At the recent Committee for Economic Development of Australia (CEDA) conference in Perth the Western Australian Government (State Government) indicated that there were 240 pieces of legislation that would be infringed or incompatible in the development of the largescale renewable energy projects required to produce green hydrogen. To address this, the State Government has flagged regulatory reform in both the land tenure and gas pipeline regimes in the pursuit of establishing Western Australia (WA) as a mass green hydrogen producer:
- land tenure reforms: the need to reform land tenure laws to implement a mechanism for land to be converted from pastoral land into tenure for green hydrogen production, inclusive of renewable energy sites; and
- gas pipeline reforms: reforming the pipeline regulatory regime to enable the blending of green hydrogen into existing gas infrastructure.

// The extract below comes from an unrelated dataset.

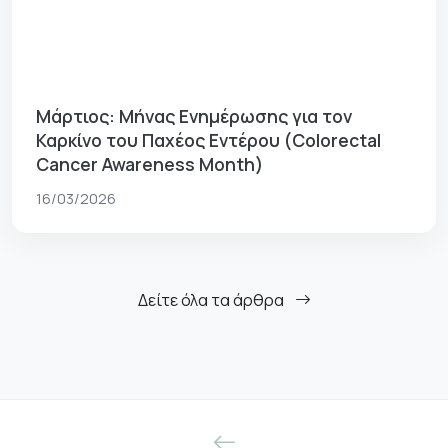
Μάρτιος: Μήνας Ενημέρωσης για τον
Καρκίνο του Παχέος Εντέρου (Colorectal
Cancer Awareness Month)
16/03/2026
Δείτε όλα τα άρθρα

This article reviews the State Government’s approach in establishing WA as a leader in the green hydrogen space and then comments on the shape that potential reforms might take.
In our view, the introduction of land tenure and gas pipeline reforms will be fundamental steps towards WA being able to capitalise on the full potential of large scale hydrogen production.
State Government’s Hydrogen strategy
Part of developing a green hydrogen industry is having an established bureaucracy, together with licensing and regulatory bodies, to advise and direct the establishment of this new industry and administer an appropriate regulatory framework. Initially the State Government’s hydrogen strategy came under the ambit of the Department of Jobs, Tourism, Science and Innovation (DJTSI) and its Minister the Hon Alannah MacTiernan MLC and was developed with the support of the Western Australian Renewable Hydrogen Council (ARHC) which was formed in 2018.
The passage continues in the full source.